§ **DIRECTIONS FOR THIS TASK**
In the records below, some lines contain the word "Alpes". Copy each of them.

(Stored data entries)
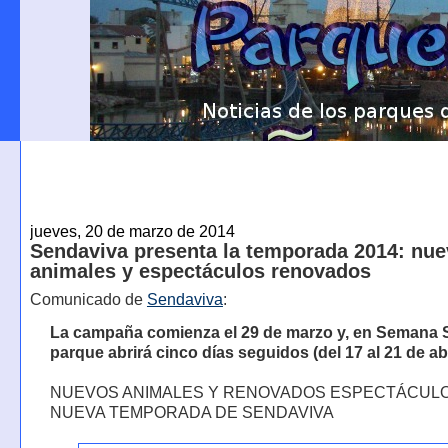
jueves, 20 de marzo de 2014
Sendaviva presenta la temporada 2014: nu
animales y espectáculos renovados
Comunicado de
Sendaviva
:
La campaña comienza el 29 de marzo y, en Semana S
parque abrirá cinco días seguidos (del 17 al 21 de abr
NUEVOS ANIMALES Y RENOVADOS ESPECTÁCULO
NUEVA TEMPORADA DE SENDAVIVA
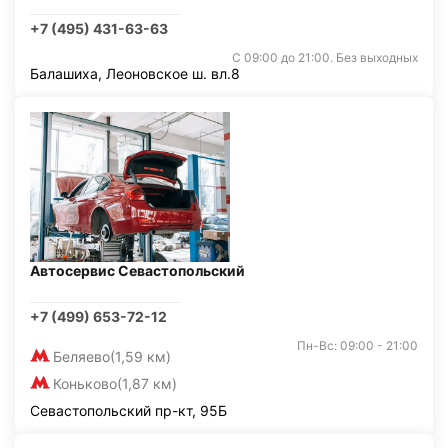
+7 (495) 431-63-63
С 09:00 до 21:00. Без выходных
Балашиха, Леоновское ш. вл.8
Автосервис Севастопольский
+7 (499) 653-72-12
Пн-Вс: 09:00 - 21:00
Беляево
(1,59 км)
Коньково
(1,87 км)
Севастопольский пр-кт, 95Б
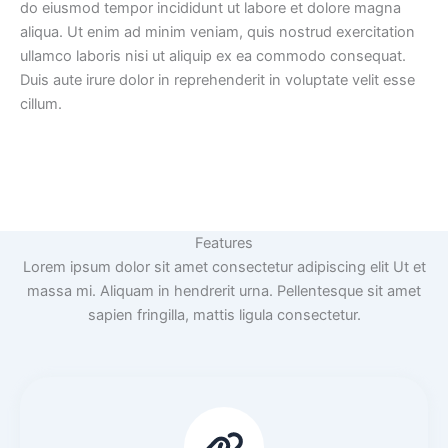
do eiusmod tempor incididunt ut labore et dolore magna
aliqua. Ut enim ad minim veniam, quis nostrud exercitation
ullamco laboris nisi ut aliquip ex ea commodo consequat.
Duis aute irure dolor in reprehenderit in voluptate velit esse
cillum.
Features
Lorem ipsum dolor sit amet consectetur adipiscing elit Ut et
massa mi. Aliquam in hendrerit urna. Pellentesque sit amet
sapien fringilla, mattis ligula consectetur.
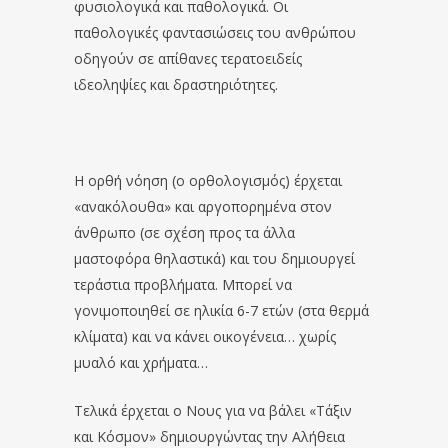
φυσιολογικά και παθολογικά. Οι
παθολογικές φαντασιώσεις του ανθρώπου
οδηγούν σε απίθανες τερατοειδείς
ιδεοληψίες και δραστηριότητες.
Η ορθή νόηση (ο ορθολογισμός) έρχεται
«ανακόλουθα» και αργοπορημένα στον
άνθρωπο (σε σχέση προς τα άλλα
μαστοφόρα θηλαστικά) και του δημιουργεί
τεράστια προβλήματα. Μπορεί να
γονιμοποιηθεί σε ηλικία 6-7 ετών (στα θερμά
κλίματα) και να κάνει οικογένεια… χωρίς
μυαλό και χρήματα…
Τελικά έρχεται ο Νους για να βάλει «Τάξιν
και Κόσμον» δημιουργώντας την Αλήθεια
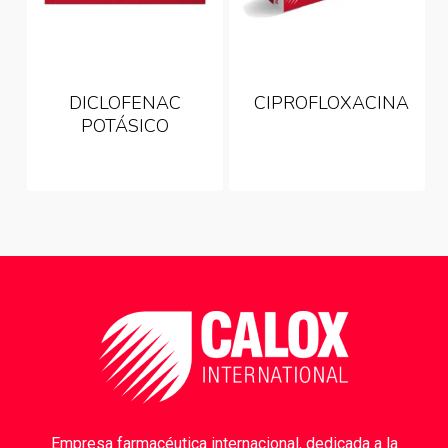
DICLOFENAC
CIPROFLOXACINA
POTÁSICO
Empresa farmacéutica internacional, dedicada a la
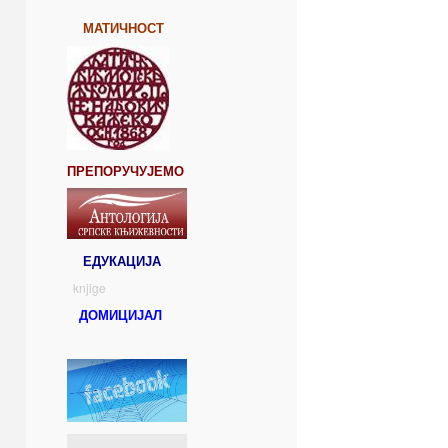
МАТИЧНОСТ
ПРЕПОРУЧУЈЕМО
ЕДУКАЦИЈА
knjige
ДОМИЦИЈАЛ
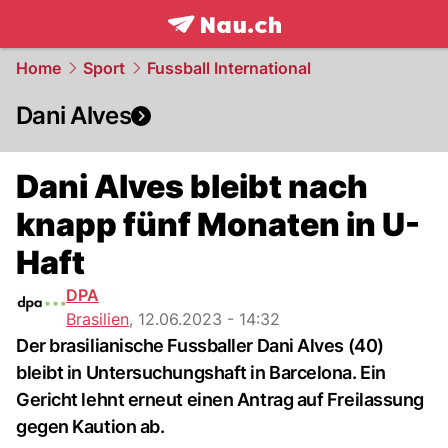
frontpage.
NAU.ch
Home
Sport
Fussball International
Dani Alves
Dani Alves bleibt nach
knapp fünf Monaten in U-
Haft
DPA
Brasilien
,
12.06.2023 - 14:32
Der brasilianische Fussballer Dani Alves (40)
bleibt in Untersuchungshaft in Barcelona. Ein
Gericht lehnt erneut einen Antrag auf Freilassung
gegen Kaution ab.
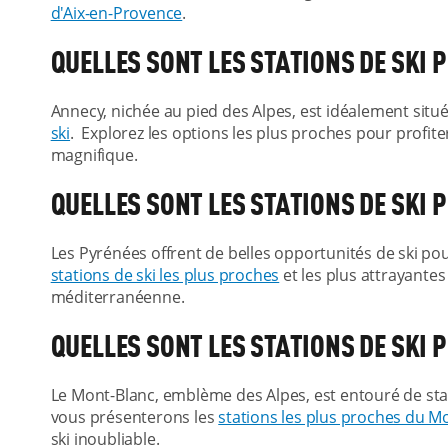
d'Aix-en-Provence
.
QUELLES SONT LES STATIONS DE SKI
Annecy, nichée au pied des Alpes, est idéalement sit
ski
. Explorez les options les plus proches pour profite
magnifique.
QUELLES SONT LES STATIONS DE SKI
Les Pyrénées offrent de belles opportunités de ski po
stations de ski les plus proches
et les plus attrayante
méditerranéenne.
QUELLES SONT LES STATIONS DE SKI
Le Mont-Blanc, emblème des Alpes, est entouré de st
vous présenterons les
stations les plus proches du M
ski inoubliable.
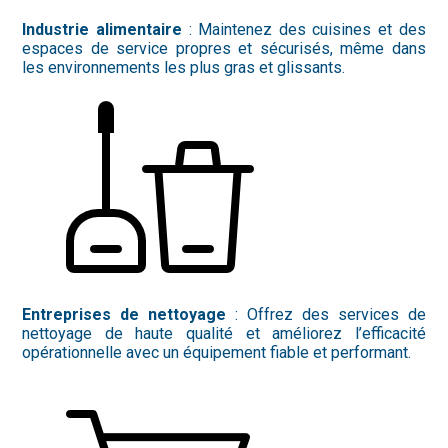
Industrie alimentaire
: Maintenez des cuisines et des
espaces de service propres et sécurisés, même dans
les environnements les plus gras et glissants.
Entreprises de nettoyage
: Offrez des services de
nettoyage de haute qualité et améliorez l’efficacité
opérationnelle avec un équipement fiable et performant.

§ **ANSWER TO THIS EXERCISE**
Annecy, nichée au pied des Alpes, est idéalement sit
Le Mont-Blanc, emblème des Alpes, est entouré de st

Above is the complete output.